§ **WHAT IS REQUIRED**: Would you write out the entries that follow word for word, omitting any images?
####
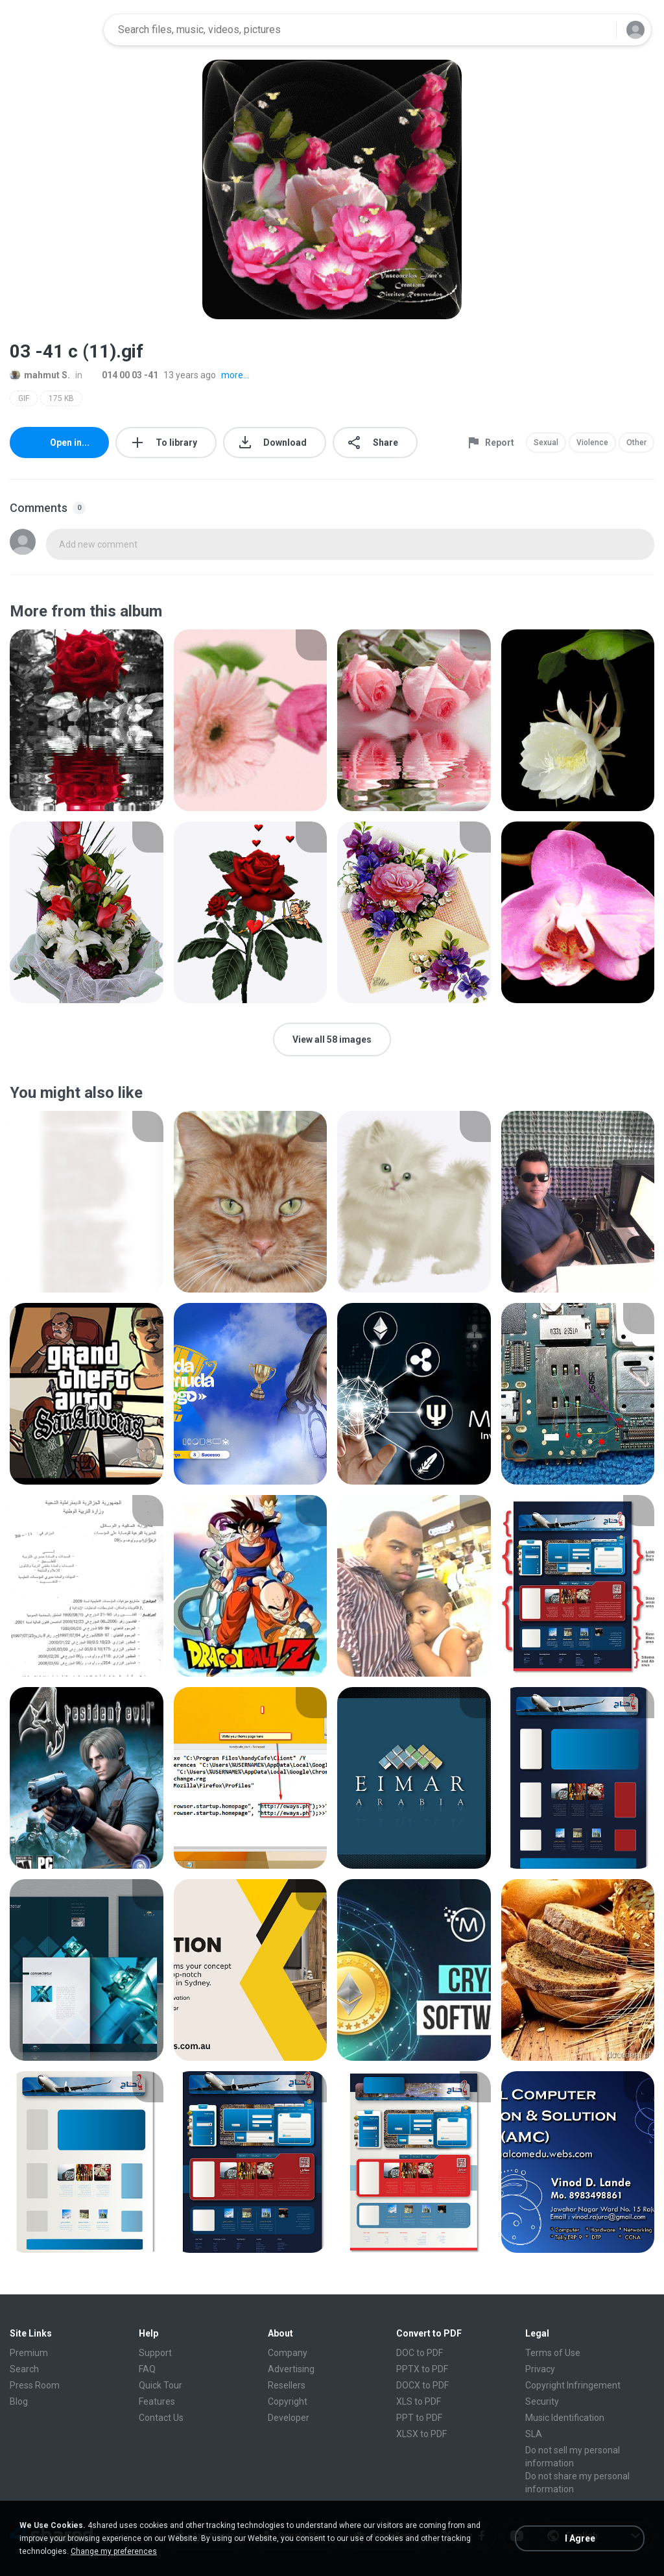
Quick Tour (160, 2385)
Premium (29, 2353)
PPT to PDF (419, 2417)
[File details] (86, 720)
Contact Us (161, 2417)
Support (155, 2353)
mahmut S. (40, 375)
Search (24, 2369)
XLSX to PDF (421, 2434)
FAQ (147, 2369)
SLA (533, 2434)
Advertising (291, 2369)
####
§ **THE ANSWER**:
Quick Tour (160, 2385)
Premium (29, 2353)
PPT to PDF (419, 2417)
[File details] (86, 720)
Contact Us (161, 2417)
Support (155, 2353)
mahmut S. (40, 375)
Search (24, 2369)
XLSX to PDF (421, 2434)
FAQ (147, 2369)
SLA (533, 2434)
Advertising (291, 2369)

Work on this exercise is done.